De “Samba em Paz” a “Manhatã”, a música de Caetano Veloso permite ouvir a passagem de uma cultura política nacional à consolidação do capitalismo tardio

Por Daniela Vieira*
Atualizado em 7 dez 2023, 15h20 - Publicado em 7 ago 2020, 01h32

Caetano Emanuel Viana Teles (1942), que hoje aniversaria, ainda figura dentre os artistas com grande popularidade no país, seja pela memória do legado da sua produção, que transformou o modo de trabalhar com a canção no país, seja pela tentativa de sempre buscar se atualizar no compasso das cenas musicais contemporâneas. Ao longo desses cinco meses infernais de quarentena, o artista fora criando expectativas nos seus seguidores quanto a possibilidade da realização de uma live que, finalmente, ocorrerá. Intitulada #livealenda, a escolha para a tão esperada apresentação não poderia ter sido mais estratégica, justamente no dia em que completa 78 anos.

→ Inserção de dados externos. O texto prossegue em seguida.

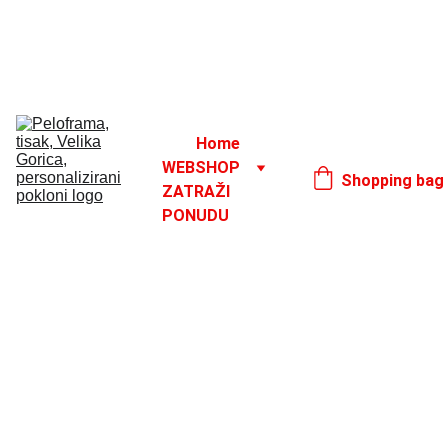
Godišnji odmor od 1. 8. do 16. 8.
17. 8.
Home
WEBSHOP
Shopping bag
ZATRAŽI 
PONUDU
Uskrsni pokloni i 
personalizirani 
proizvodi za Uskrs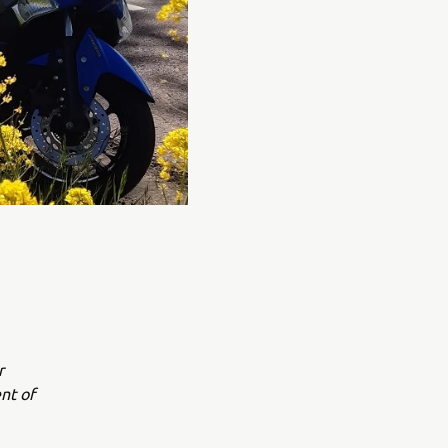
r
nt of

Dentre as diversas leituras possíveis da sua vasta obra, tecerei neste ensaio algumas notas sobre a sua produção ao longo de 30 anos, entre as décadas de 1960 e 1990. Trata-se de canções balizadas historicamente entre a ditadura civil-militar (1964–1985) e o advento do neoliberalismo no Brasil, as quais flagram de variados modos o processo de modernização à brasileira e, junto disso, as mudanças de orientação estético-ideológicas da chamada MPB.

Como muitos artistas da sua geração, Caetano é fruto da promessa modernista dos anos 1930 e do ideal de formação desenvolvimentista do Brasil. Herdeiro da cultura política dos anos 1950, inspirado pela bossa nova, ainda que não apenas, ele ajudou a construir e, igualmente, incorporou em suas produções aspectos das manifestações artísticas do pós-1964, seja em âmbito nacional ou internacional. Com isso, conjugou em suas canções os diversos problemas e também as possibilidades de um país periférico sob as intempéries de um governo autoritário, revelando as incertezas, as possibilidades e as frustrações de uma derrota política à esquerda.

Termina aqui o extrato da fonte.